Google Analytics has a date selector that allows for comparison of two arbitrary time periods on the same chart. Period over Period analysis is useful for looking at this 30 days vs the previous 30 days, but it doesn’t let you compare how two arbitrary periods might compare.

For example: What did registration for next week’s webinar look like in comparison to a similar one we did 3 months ago?

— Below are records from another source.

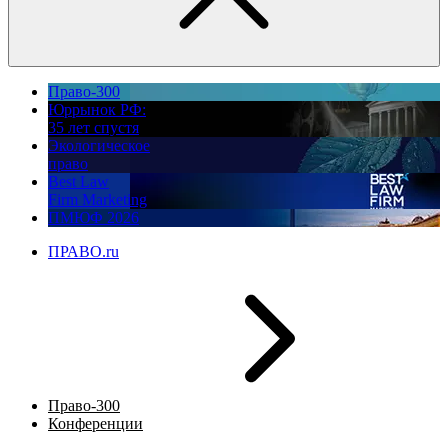
Право-300
Юррынок РФ:
35 лет спустя
Экологическое
право
Best Law
Firm Marketing
ПМЮФ 2026
ПРАВО.ru
Право-300
Конференции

Arbitrary time period analysis in Google Analytics

One way to do this in Looker is to use liquid variables to create an explore that looks like this:

There’s a few things going on here:

  1. First Period Filter & Second Period Filter: View filters to take input from the users
  2. Days from First Period: The magic to make this possible; conditional logic to find the lowest non-negative value from each period.
  3. Period Selected: used to pivot the chart and create the First Period and Second Period series

And here’s the LookML to put it together (for Redshift):


filter: first_period_filter {
    group_label: "Arbitrary Period Comparisons"
    type: date
  }
  
  filter: second_period_filter {
    group_label: "Arbitrary Period Comparisons"
    type: date
  }
  
  dimension: days_from_start_first {
    hidden: yes
    type: number
    sql: DATEDIFF('day',  {% date_start first_period_filter %}, ${created_date}) ;;
  }
  
  dimension: days_from_start_second {
    hidden: yes
    type: number
    sql: DATEDIFF('day',  {% date_start second_period_filter %}, ${created_date}) ;;
  }
  
  dimension: days_from_first_period {
    group_label: "Arbitrary Period Comparisons"
    type: number
    sql:
      CASE
       WHEN ${days_from_start_second} >= 0
       THEN ${days_from_start_second}
       WHEN ${days_from_start_first} >= 0
       THEN ${days_from_start_first}
      END;;
  }
  
  
  dimension: period_selected {
    group_label: "Arbitrary Period Comparisons"
    type: string
    sql:
        CASE
          WHEN ${created_raw} >=  {% date_start first_period_filter %}
          AND ${created_raw} <= {% date_end first_period_filter %}
          THEN 'First Period'
          WHEN ${created_raw} >=  {% date_start second_period_filter %}
          AND ${created_raw} <= {% date_end second_period_filter %}
          THEN 'Second Period'
          END ;;
  }

For BigQuery:

  filter: first_period_filter {
    group_label: "Arbitrary Period Comparisons"
    type: date
  }

  filter: second_period_filter {
    group_label: "Arbitrary Period Comparisons"
    type: date
  }

dimension: days_from_start_first {
hidden: yes
type: number
sql: DATE_DIFF( ${session_date}, CAST({% date_start first_period_filter %} AS DATE), DAY) ;;
  }

  dimension: days_from_start_second {
hidden: yes
type: number
sql: DATE_DIFF(${session_date}, CAST({% date_start second_period_filter %} AS DATE), DAY) ;;
  } 

    dimension: days_from_first_period {
type: number
sql:
  CASE
   WHEN ${days_from_start_first} >= 0
   THEN ${days_from_start_first}
   WHEN ${days_from_start_second} >= 0
   THEN ${days_from_start_second}
  END;;
}

  dimension: period_selected {
    group_label: "Arbitrary Period Comparisons"
    type: string
    sql:
        CASE
          WHEN ${session_raw} >=  {% date_start first_period_filter %}
          AND ${session_raw} <= {% date_end first_period_filter %}
          THEN 'First Period'
          WHEN ${session_raw} >=  {% date_start second_period_filter %}
          AND ${session_raw} <= {% date_end second_period_filter %}
          THEN 'Second Period'
          END ;;
  }
3 12 1,503
12 REPLIES 12

bpowis
Participant III

Hi @ernesto1

I am looking to implement exactly this functionality but having some problems copying over your code.

I am getting the error:

Failed to retrieve data - A valid date part argument is required, but found mydata.Date at [13:77]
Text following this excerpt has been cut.